Various attempts to rein in extractions were made around this time, but ultimately the Murray-Darling Basin Plan was adopted to deal with the problem.
In agreeing on the plan, the federal government committed to spending A$13 billion to reduce the amount of water being extracted from the Murray-Darling Basin. To accomplish this the government has two basic strategies.
One involves buying up existing rights for water use. The other hinges on using subsidies so farmers use less water when irrigating.
Reducing water extraction from the basin
The second approach of using subsidies is generally more politically appealing. This is because few farmers ever object to receiving a subsidy and the public has an affinity with the idea of “saving” water.
The problem, however, is that subsidies are a more costly way of returning water to the river system than simply buying back existing water rights. And so-called water savings are hard to measure how much water savings are a result of subsidies or some other factor.
This is why some analysts even claim subsidies are reducing the level of water available for the environment.
Buying back water rights is generally more cost-effective than providing subsidies. But a clear and transparant process still matters because water rights are not the same for everyone and it’s a complex process to determine their overall value.
Allocations and entitlements
First, most water users hold a legal right, known as an entitlement. Water entitlements represent the long-term amount of water that can be taken and used – subject to rain, of course.
Second, water allocations represent the amount of water currently available against a given entitlement – this is the water that is available now.
If a farmer owns an entitlement in the River Murray, chances are the annual allocation will be determined by how much water has flowed into upstream storages like Hume Dam, Dartmouth Dam or Lake Eildon.
Even then the allocation will vary, depending on which state issued the original entitlement. For instance, New South Wales water is generally allocated more aggressively. This means NSW entitlements tend to be less reliable in dry years than Victorian or South Australian entitlements.
If a farmer owns an entitlement where there are no upstream storages, as is the case with much of the Darling River system, then the allocation will vary depending on how much water is flowing in the river.
All of this means the amount of water that can actually be used for the environment when an entitlement passes to the government will depend heavily on the underlying characteristics of the water right.
Partly for this reason, water buybacks were historically conducted using an open tender process.
This meant the government would announce its willingness to buy water entitlements. Farmers would then notify the government about what entitlements they held and the price they were prepared to take.
Running an open tender allowed the government to assess the value for money of the different entitlements on offer at the time.
Water buybacks through open tender began seriously in about 2007 to 2008. This meant the price owners were prepared to sell for would be registered, and then the government would determine which offer provided the best value. Around 60% of all water now held for the environment by the Commonwealth was secured through open tenders.
As a general rule, a relatively high-reliability water entitlement was bought for about $2,000 per megalitre and this has become the metric for many in the market. But the current government halted this process in 2015.

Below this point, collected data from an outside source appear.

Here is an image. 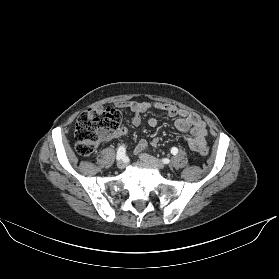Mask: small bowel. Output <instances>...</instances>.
Listing matches in <instances>:
<instances>
[{
    "mask_svg": "<svg viewBox=\"0 0 279 279\" xmlns=\"http://www.w3.org/2000/svg\"><path fill=\"white\" fill-rule=\"evenodd\" d=\"M118 108H128L132 113V124L139 126L142 122L141 114L151 110L159 109L163 110L170 117H177L175 121V126L179 131L187 132L190 131L191 136L186 138V142L192 151L198 152L201 148L206 147V138L208 136V130L205 122L194 113H190L186 110L179 109L171 104H161V103H151V102H139V101H120L116 103ZM150 127L157 126V119L155 117H150L147 121ZM128 133L125 127L119 129L115 134L117 136H126ZM159 143L158 138H154L151 142L153 147H156ZM147 143L142 140L136 148L137 152L146 149Z\"/></svg>",
    "mask_w": 279,
    "mask_h": 279,
    "instance_id": "1",
    "label": "small bowel"
}]
</instances>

Now, the government buys water through direct negotiation with water-entitlement holders.
The government justified ending open-tender buybacks on the basis that the water being secured was causing undue harm to rural and regional communities. And, instead, much more expensive subsidies would supposedly generate a better overall return.
This view is not universally shared. The receipts from openly tendered water entitlements were being used by many farmers to adjust their business, while still staying in the region.
Many rural communities continue to thrive, regardless of the strategy chosen to secure water for the environment. Subsidies also tend to favour particular irrigators rather than the community in general.
Having set aside the cheapest option of open-tender buybacks and declaring support for irrigation subsidies, the problem the government now faces is that it must explain why closed tenders persisted (albeit in isolated cases) and were signed off by Ministers as good value for money.
Closed tenders need not deliver a poor outcome for taxpayers. But it does mean the likelihood of establishing the best value for money is reduced, simply because there are fewer reference points.
And if it’s legitimate to overspend public money on irrigation infrastructure subsidies, the credibility of a supposedly cost-effective closed tender is also brought into question.